As of June 2019, the care.ai® Intelligent Diagnostic System for Pediatric Growth and Development had been deployed for clinical trials in over one hundred hospitals across China. Among the top ten pediatric hospitals listed in the 2018 Fudan University Hospital Rankings, nine have adopted this system. Furthermore, full coverage has been achieved at the primary hospital of the National Children’s Medical Center, positioning the product far ahead of its competitors.

Image source: Large-scale free clinic event for children's growth and development during the summer vacation at The Children's Hospital, Zhejiang University School of Medicine
In clinical trials, the new "physician + AI" image interpretation model also demonstrates significant advantages over purely manual interpretation.
A study titled “Research on the Application Value of AI Software in Clinical Bone Age Assessment,” conducted at a top-tier pediatric hospital in the capital, demonstrated that clinicians using a “physician + AI” image interpretation model completed the process from image input to bone age calculation in seconds—only 1/100 of the time required by the manual-only group—based on a test set of over 1,000 bone age radiographs spanning various age groups and both sexes.

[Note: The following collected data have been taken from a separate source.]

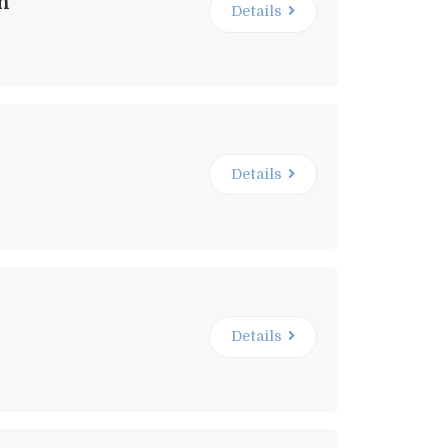
n
Details
Details
Details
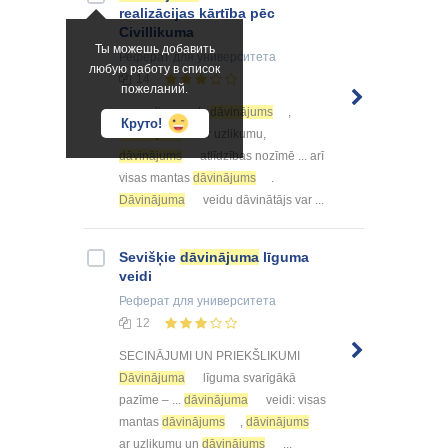
realizācijas kārtība pēc
Civillikuma
Ты можешь добавить
Реферат
для университета
любую работу в список
14
пожеланий.
... , proti, parasts
dāvinājums
,
Круто!
dāvinājums
ar uzlikumu,
dāvinājums
atlīdzības nozīmē ... arī
visas mantas
dāvinājums
.
Dāvinājuma
veidu dāvinātājs var ...
Sevišķie
dāvinājuma
līguma
veidi
Реферат
для университета
12
SECINĀJUMI UN PRIEKŠLIKUMI
Dāvinājuma
līguma svarīgākā
pazīme – ...
dāvinājuma
veidi: visas
mantas
dāvinājums
,
dāvinājums
ar uzlikumu un
dāvinājums
...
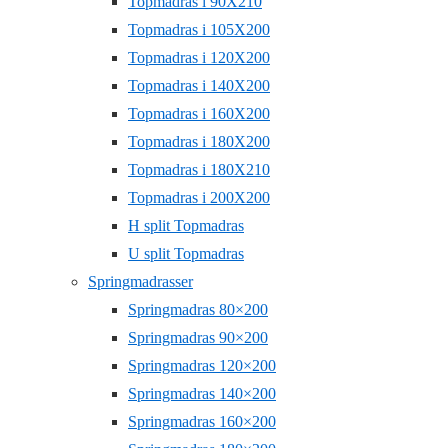
Topmadras i 90X210
Topmadras i 105X200
Topmadras i 120X200
Topmadras i 140X200
Topmadras i 160X200
Topmadras i 180X200
Topmadras i 180X210
Topmadras i 200X200
H split Topmadras
U split Topmadras
Springmadrasser
Springmadras 80×200
Springmadras 90×200
Springmadras 120×200
Springmadras 140×200
Springmadras 160×200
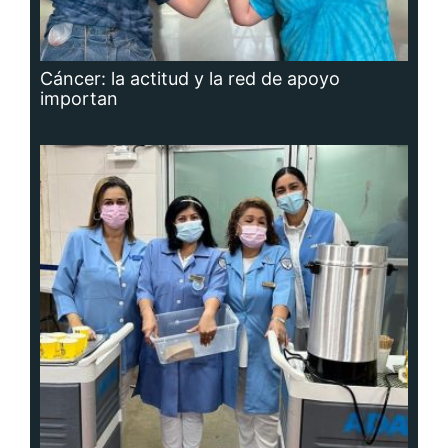
Cáncer: la actitud y la red de apoyo
importan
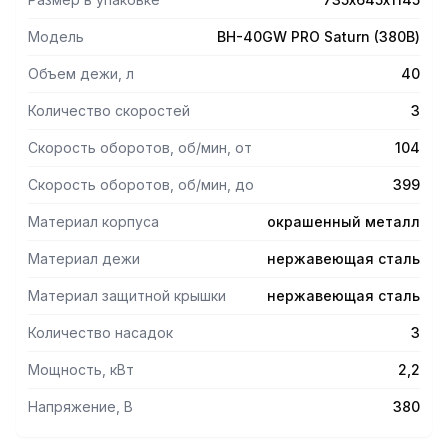
прочного фиксатора. Наличие ручек обеспечивает
простоту в эксплуатации и легкость очистки.
Модель
BH-40GW PRO Saturn (380В)
Безопасность.
Данные миксеры соответствуют сертификату СЕ,
Объем дежи, л
40
система аварийной остановки и два концевых
выключателя обеспечивает безопаcность при
Количество скоростей
3
эксплуатации.
Скорость оборотов, об/мин, от
104
Комплектация.
Серия Saturn комплектуется прочными насадками из
Скорость оборотов, об/мин, до
399
нержавеющей стали: лопаткой, крюком для теста и
венчиком, которые обеспечивают идеальное
Материал корпуса
окрашенный металл
перемешивание ингредиентов.
Корпус.
Материал дежи
нержавеющая сталь
Прочный литой корпус из металла окрашен с
использованием передовых технологий, что делает его
Материал защитной крышки
нержавеющая сталь
долговечным и придает покрытию антибактериальный
эффект.
Количество насадок
3
Мощность, кВт
2,2
Напряжение, В
380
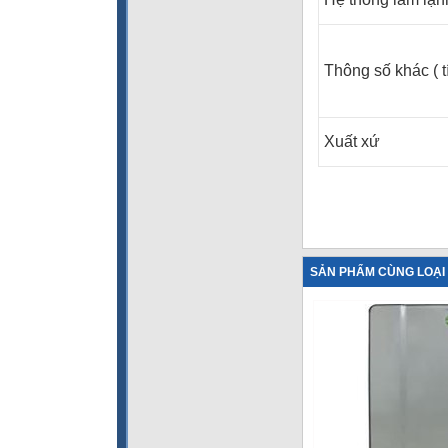
Thông số khác ( t
Xuất xứ
SẢN PHẨM CÙNG LOẠI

Meanwhile, the “physician + AI” image interpretation model also demonstrates excellent performance in terms of diagnostic accuracy and consistency.

Statistical data show that the accuracy of bone age interpretation by “physician + AI” within ±1 year improved by an average of 8% compared with the gold standard, the mean error relative to the gold standard was reduced to the order of months, and the variability of the interpretation results was lower.

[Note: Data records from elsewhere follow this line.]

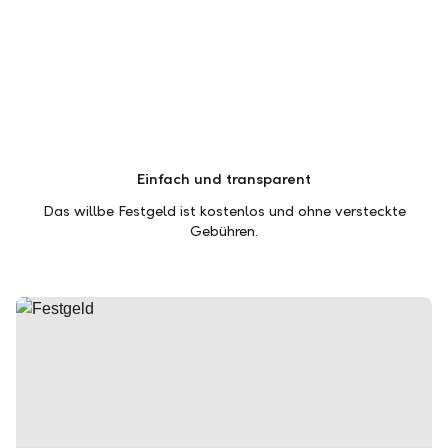
Einfach und transparent
Das willbe Festgeld ist kostenlos und ohne versteckte
Gebühren.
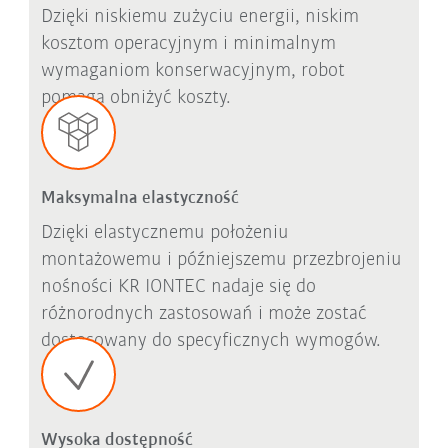
Dzięki niskiemu zużyciu energii, niskim
kosztom operacyjnym i minimalnym
wymaganiom konserwacyjnym, robot
pomaga obniżyć koszty.
Maksymalna elastyczność
Dzięki elastycznemu położeniu
montażowemu i późniejszemu przezbrojeniu
nośności KR IONTEC nadaje się do
różnorodnych zastosowań i może zostać
dostosowany do specyficznych wymogów.
Wysoka dostępność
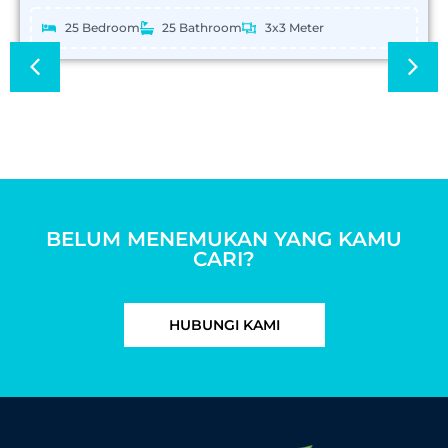
25 Bedroom
25 Bathroom
3x3 Meter
BELUM MENEMUKAN YANG KAMU
CARI?
HUBUNGI KAMI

“Yitu Healthcare is establishing partnerships with an increasing number of top-tier pediatric hospitals, empowering clinical bone age assessment with advanced medical AI products and driving the comprehensive intelligent transformation of bone age assessment in China,” said Shi Lei. “We look forward to welcoming more like-minded professionals to join us in leveraging China’s first deep learning-based advanced AI to better promote standardized diagnosis and treatment as well as disease prevention for children’s growth and development.”